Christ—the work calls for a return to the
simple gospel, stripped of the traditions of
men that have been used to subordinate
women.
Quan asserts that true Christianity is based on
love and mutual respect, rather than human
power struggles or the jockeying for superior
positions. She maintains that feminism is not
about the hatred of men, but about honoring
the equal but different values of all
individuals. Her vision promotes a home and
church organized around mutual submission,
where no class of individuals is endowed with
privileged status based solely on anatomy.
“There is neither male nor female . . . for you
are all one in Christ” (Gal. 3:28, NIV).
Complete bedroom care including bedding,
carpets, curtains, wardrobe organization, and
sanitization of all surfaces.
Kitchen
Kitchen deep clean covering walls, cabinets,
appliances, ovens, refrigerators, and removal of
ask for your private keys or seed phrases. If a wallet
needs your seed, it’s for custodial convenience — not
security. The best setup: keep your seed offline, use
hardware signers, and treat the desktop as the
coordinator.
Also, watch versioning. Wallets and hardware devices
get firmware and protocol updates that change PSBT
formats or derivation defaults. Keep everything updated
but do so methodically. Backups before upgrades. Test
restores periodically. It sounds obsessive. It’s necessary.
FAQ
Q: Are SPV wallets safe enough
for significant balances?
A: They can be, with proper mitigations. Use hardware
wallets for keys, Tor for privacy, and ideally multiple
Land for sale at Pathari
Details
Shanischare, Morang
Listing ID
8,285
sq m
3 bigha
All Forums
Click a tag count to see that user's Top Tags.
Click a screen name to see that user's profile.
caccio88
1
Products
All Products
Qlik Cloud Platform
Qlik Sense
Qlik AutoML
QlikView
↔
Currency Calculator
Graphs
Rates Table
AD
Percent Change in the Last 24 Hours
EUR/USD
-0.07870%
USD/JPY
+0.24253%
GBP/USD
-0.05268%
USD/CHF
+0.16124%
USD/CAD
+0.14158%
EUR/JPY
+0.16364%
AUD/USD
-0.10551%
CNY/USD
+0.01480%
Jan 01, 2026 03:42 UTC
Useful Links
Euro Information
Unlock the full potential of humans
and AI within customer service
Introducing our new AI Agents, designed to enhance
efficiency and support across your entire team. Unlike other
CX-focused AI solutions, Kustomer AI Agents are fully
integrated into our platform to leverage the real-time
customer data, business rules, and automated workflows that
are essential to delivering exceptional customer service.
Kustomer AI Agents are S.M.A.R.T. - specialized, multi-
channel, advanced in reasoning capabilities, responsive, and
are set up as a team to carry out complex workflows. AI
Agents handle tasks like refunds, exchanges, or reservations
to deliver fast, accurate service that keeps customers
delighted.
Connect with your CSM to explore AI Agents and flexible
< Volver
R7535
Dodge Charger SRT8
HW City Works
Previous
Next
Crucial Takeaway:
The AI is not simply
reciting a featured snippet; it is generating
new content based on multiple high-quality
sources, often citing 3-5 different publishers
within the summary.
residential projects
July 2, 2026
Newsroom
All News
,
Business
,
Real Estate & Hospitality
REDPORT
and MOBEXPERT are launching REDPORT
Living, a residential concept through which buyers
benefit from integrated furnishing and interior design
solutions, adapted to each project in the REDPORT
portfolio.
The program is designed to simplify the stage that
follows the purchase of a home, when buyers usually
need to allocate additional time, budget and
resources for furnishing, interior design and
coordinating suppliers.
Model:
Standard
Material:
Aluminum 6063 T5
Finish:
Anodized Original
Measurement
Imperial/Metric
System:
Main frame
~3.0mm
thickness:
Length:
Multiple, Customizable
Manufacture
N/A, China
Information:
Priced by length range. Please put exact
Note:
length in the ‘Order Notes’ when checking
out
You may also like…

Task directions
Please reproduce exactly the lines from the first one of the records above through the line containing "power struggles or the jockeying for superior", both included, and nothing else.

Written answer
Christ—the work calls for a return to the
simple gospel, stripped of the traditions of
men that have been used to subordinate
women.
Quan asserts that true Christianity is based on
love and mutual respect, rather than human
power struggles or the jockeying for superior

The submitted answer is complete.